### Exercise aim
Could you transcribe each entry below exactly, minus the images?

(Stored items)

——

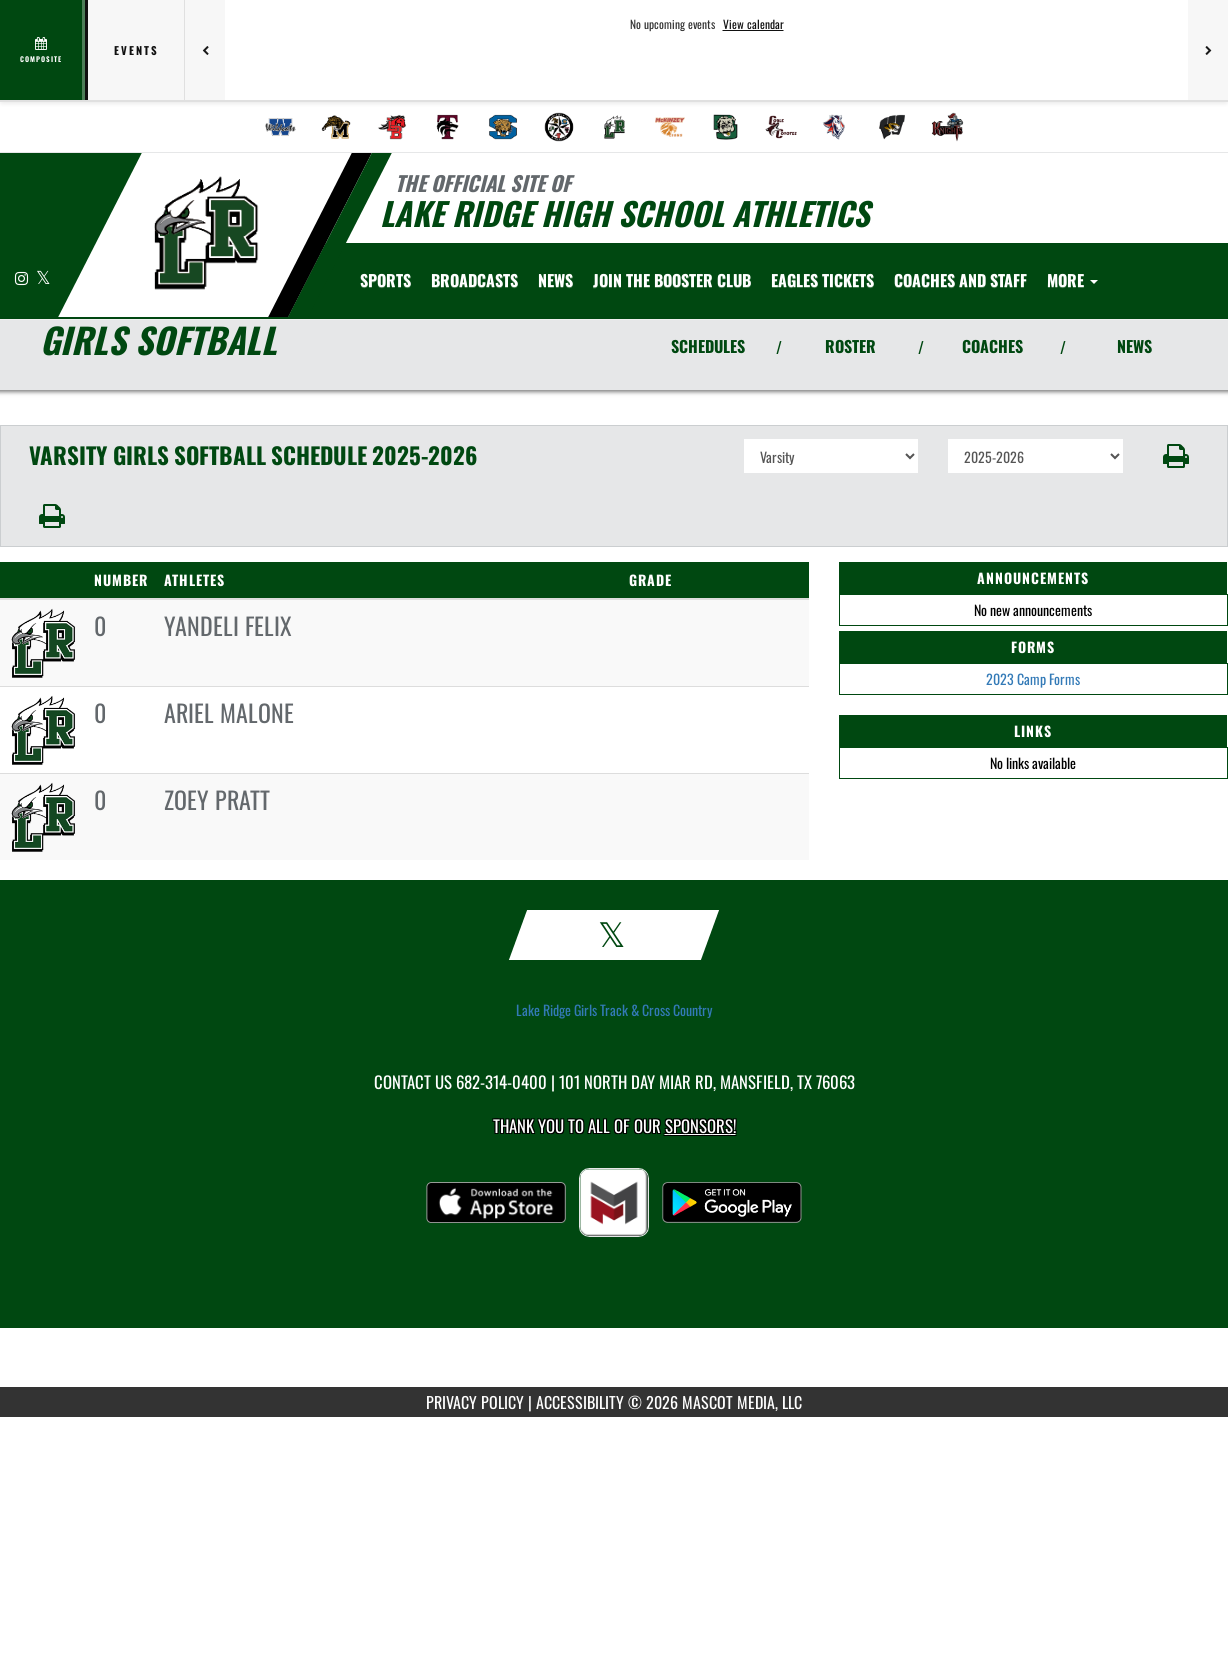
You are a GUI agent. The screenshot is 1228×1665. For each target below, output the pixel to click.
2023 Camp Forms (1033, 678)
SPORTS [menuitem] (385, 280)
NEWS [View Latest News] (1134, 346)
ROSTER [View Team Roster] (850, 346)
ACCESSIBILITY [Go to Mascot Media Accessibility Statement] (580, 1402)
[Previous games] (205, 50)
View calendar (753, 24)
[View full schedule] (42, 50)
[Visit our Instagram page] (23, 277)
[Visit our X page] (43, 277)
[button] (1176, 456)
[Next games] (1208, 50)
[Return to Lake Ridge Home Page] (205, 233)
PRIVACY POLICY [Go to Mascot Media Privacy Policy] (475, 1402)
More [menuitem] (1072, 280)
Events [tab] (136, 50)
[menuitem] (281, 127)
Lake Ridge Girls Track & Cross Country (614, 1010)
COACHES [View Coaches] (992, 346)
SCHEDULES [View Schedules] (708, 346)
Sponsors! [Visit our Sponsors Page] (700, 1125)
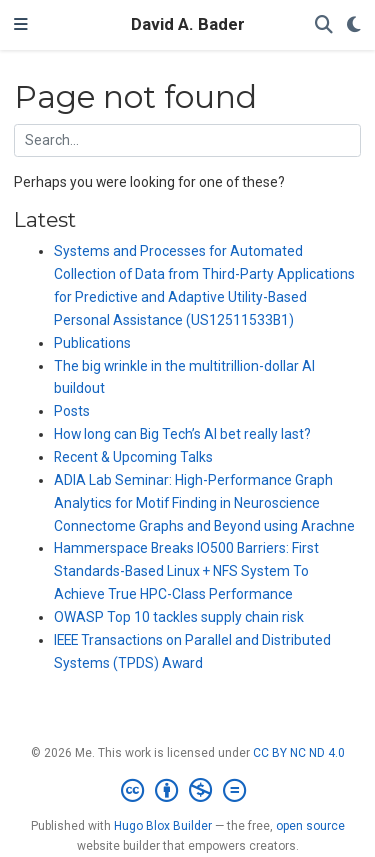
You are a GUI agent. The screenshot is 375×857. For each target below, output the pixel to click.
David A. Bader (188, 24)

——

### Solution for this task
You are a GUI agent. The screenshot is 1228×1665. For each target below, output the pixel to click.
2023 Camp Forms (1033, 678)
SPORTS [menuitem] (385, 280)
NEWS [View Latest News] (1134, 346)
ROSTER [View Team Roster] (850, 346)
ACCESSIBILITY [Go to Mascot Media Accessibility Statement] (580, 1402)
[Previous games] (205, 50)
View calendar (753, 24)
[View full schedule] (42, 50)
[Visit our Instagram page] (23, 277)
[Visit our X page] (43, 277)
[button] (1176, 456)
[Next games] (1208, 50)
[Return to Lake Ridge Home Page] (205, 233)
PRIVACY POLICY [Go to Mascot Media Privacy Policy] (475, 1402)
More [menuitem] (1072, 280)
Events [tab] (136, 50)
[menuitem] (281, 127)
Lake Ridge Girls Track & Cross Country (614, 1010)
COACHES [View Coaches] (992, 346)
SCHEDULES [View Schedules] (708, 346)
Sponsors! [Visit our Sponsors Page] (700, 1125)
You are a GUI agent. The screenshot is 375×857. For each target below, output the pixel to click.
David A. Bader (188, 24)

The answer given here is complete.